Microsoft Announces 'Visual ChatGPT' To Allow Users Interact With ChatGPT Beyond Words

Microsoft Visual ChatGPT

Microsoft is one of the tech pioneers in the industry, and this time, it's going all out in its AI business.

Following the introduction of OpenAI's ChatGPT, the tech world seemingly scrambled for their own solutions. Some opt to partner with OpenAI in order to make use of the popular chatbot, whereas others opt for creating their own.

Microsoft chooses the former, simply because it's one of the largest backers of OpenAI, having invested billions of dollars into the company.

After introducing ChatGPT-powered Bing chatbot AI, with some issues at first before finally fixing it, and announcing ChatGPT-powered robot and drone, the company has then unveiled an AI model it calls 'Visual ChatGPT‘.

This AI incorporates different types of Visual Foundation Models (VFMs), including Transformers, ControlNet, and Stable Diffusion, and ChatGPT.

What it does in particular, is allowing users to interact with ChatGPT beyond language.

Microsoft Visual ChatGPT
Overview of Visual ChatGPT, showing a three-round dialogue (left), the flowchart of how Visual ChatGPT iteratively invokes Visual Foundation Models and provide answers (center), and showing the detailed process of the second QA (right) (Credit: Microsoft)

The AI model is essentially a bridge that enables users to send messages through chat, and receiving images during the chat.

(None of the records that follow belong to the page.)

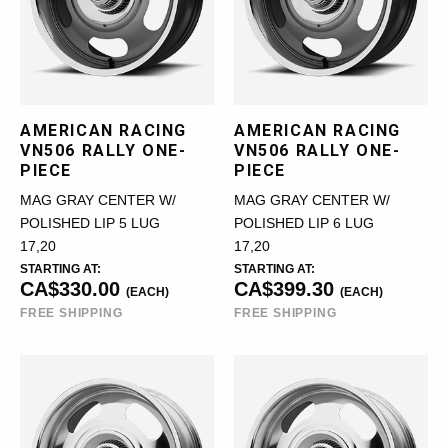
AMERICAN RACING
AMERICAN RACING
VN506 RALLY ONE-
VN506 RALLY ONE-
PIECE
PIECE
MAG GRAY CENTER W/
MAG GRAY CENTER W/
POLISHED LIP 5 LUG
POLISHED LIP 6 LUG
17,20
17,20
STARTING AT:
STARTING AT:
CA$330.00
CA$399.30
(EACH)
(EACH)
FREE SHIPPING
FREE SHIPPING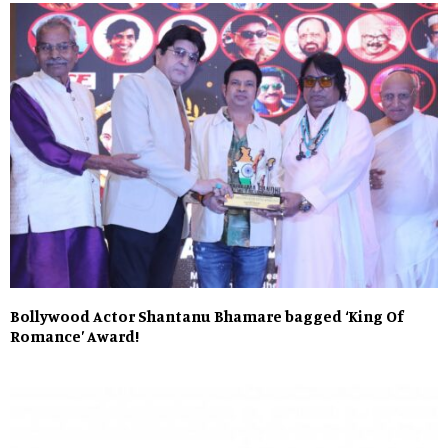
Bollywood Actor Shantanu Bhamare bagged ‘King Of
Romance’ Award!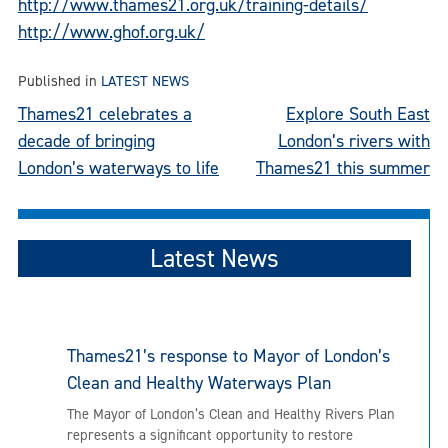
http://www.thames21.org.uk/training-details/
http://www.ghof.org.uk/
Published in
LATEST NEWS
Post
Thames21 celebrates a
Explore South East
decade of bringing
London’s rivers with
navigation
London’s waterways to life
Thames21 this summer
Latest News
Thames21’s response to Mayor of London’s
Clean and Healthy Waterways Plan
The Mayor of London’s Clean and Healthy Rivers Plan
represents a significant opportunity to restore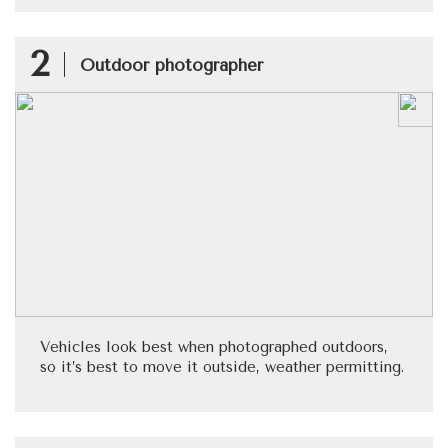
2
Outdoor photographer
Vehicles look best when photographed outdoors,
so it’s best to move it outside, weather permitting.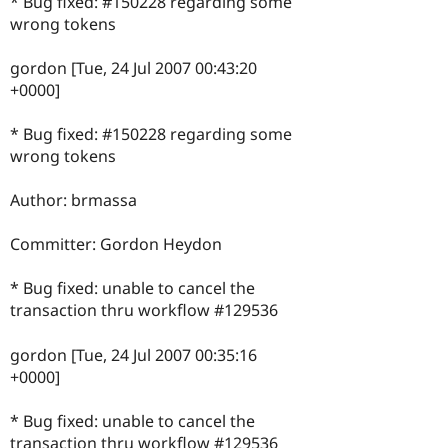
* Bug fixed: #150228 regarding some
wrong tokens
gordon [Tue, 24 Jul 2007 00:43:20
+0000]
* Bug fixed: #150228 regarding some
wrong tokens
Author: brmassa
Committer: Gordon Heydon
* Bug fixed: unable to cancel the
transaction thru workflow #129536
gordon [Tue, 24 Jul 2007 00:35:16
+0000]
* Bug fixed: unable to cancel the
transaction thru workflow #129536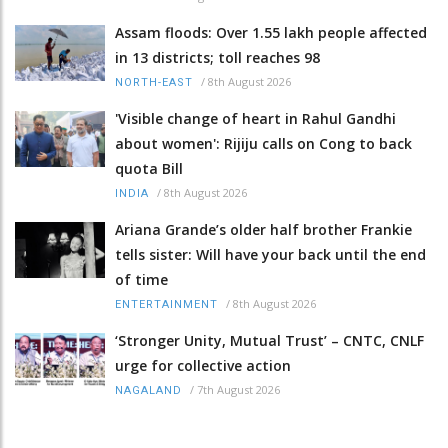
Assam floods: Over 1.55 lakh people affected
in 13 districts; toll reaches 98
/
8th August 2026
NORTH-EAST
'Visible change of heart in Rahul Gandhi
about women': Rijiju calls on Cong to back
quota Bill
/
8th August 2026
INDIA
Ariana Grande’s older half brother Frankie
tells sister: Will have your back until the end
of time
/
8th August 2026
ENTERTAINMENT
‘Stronger Unity, Mutual Trust’ – CNTC, CNLF
urge for collective action
/
7th August 2026
NAGALAND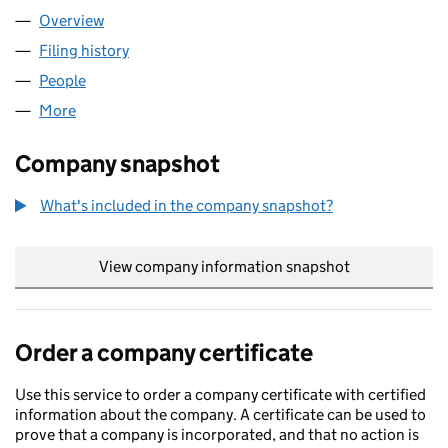
Overview
Company
for OCTAGONAL LIMITED (06214926)
Filing history
for OCTAGONAL LIMITED (06214926)
People
for OCTAGONAL LIMITED (06214926)
More
for OCTAGONAL LIMITED (06214926)
Company snapshot
What's included in the company snapshot?
View company information snapshot
link opens in
Order a company certificate
Use this service to order a company certificate with certified
information about the company. A certificate can be used to
prove that a company is incorporated, and that no action is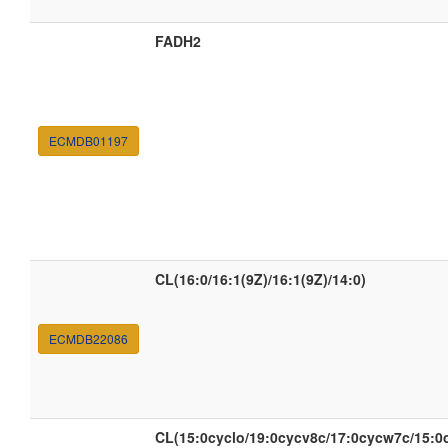
FADH2
ECMDB01197
CL(16:0/16:1(9Z)/16:1(9Z)/14:0)
ECMDB22086
CL(15:0cyclo/19:0cycv8c/17:0cycw7c/15:0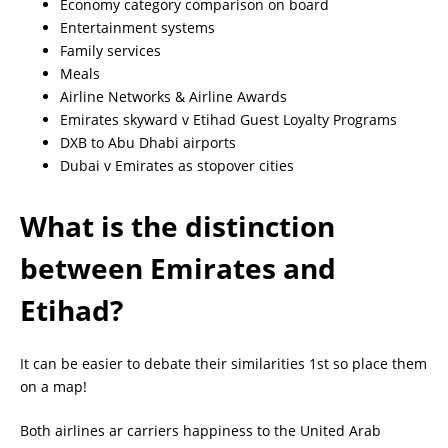
Economy category comparison on board
Entertainment systems
Family services
Meals
Airline Networks & Airline Awards
Emirates skyward v Etihad Guest Loyalty Programs
DXB to Abu Dhabi airports
Dubai v Emirates as stopover cities
What is the distinction
between Emirates and
Etihad?
It can be easier to debate their similarities 1st so place them
on a map!
Both airlines ar carriers happiness to the United Arab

At the same time, it also allows users to injecting a series of visual model prompts to edit the images as well.

In a research paper titled Visual ChatGPT: Talking, Drawing and Editing with Visual Foundation Models, researchers highlight how AIs are experts at specific tasks with fixed inputs and outputs only.

Visual Foundation Models (VFMs), for example, are less adaptable than conversational language models in human-machine interaction due to the constraints imposed by the nature of task definition nature and the predefined input-output formats.

ChatGPT on the other hand, was only trained on text, and that it cannot go beyond that.

By combining different AI models to serve one purpose, the researchers managed to make image generation and manipulation limitless.

In short, Microsoft creates something that benefits from both, but without having to train a brand-new multimodal ChatGPT from the start.

In order to bridge the gap between ChatGPT and Visual Foundation Models (VFMs), the paper proposes the use of a Prompt Manager that includes the following features:

  1. Explicitly inform ChatGPT about the capabilities of each VFM and specify the necessary input-output formats.
  2. Convert various types of visual information—such as png images, depth images, and mask matrices—into language format to aid ChatGPT’s understanding.
  3. Manage the histories, priorities, and conflicts of different VFMs.


Microsoft Visual ChatGPT
Overview of Prompt Manager. It coverts all non-language signals into language so that ChatGPT can understand. (Credit: Microsoft)

By utilising the Prompt Manager, ChatGPT can effectively leverage the different VFMs, and that the same time, receive their feedback in an iterative manner until the users’ requirements are met or a concluding condition is reached.

In the end, this enables users to interact with ChatGPT using images as well, more than only text.

Moreover, users can also ask complex image questions or visual editing by the collaboration of different AI models in multi-steps.

Users can also ask for corrections and feedback on results.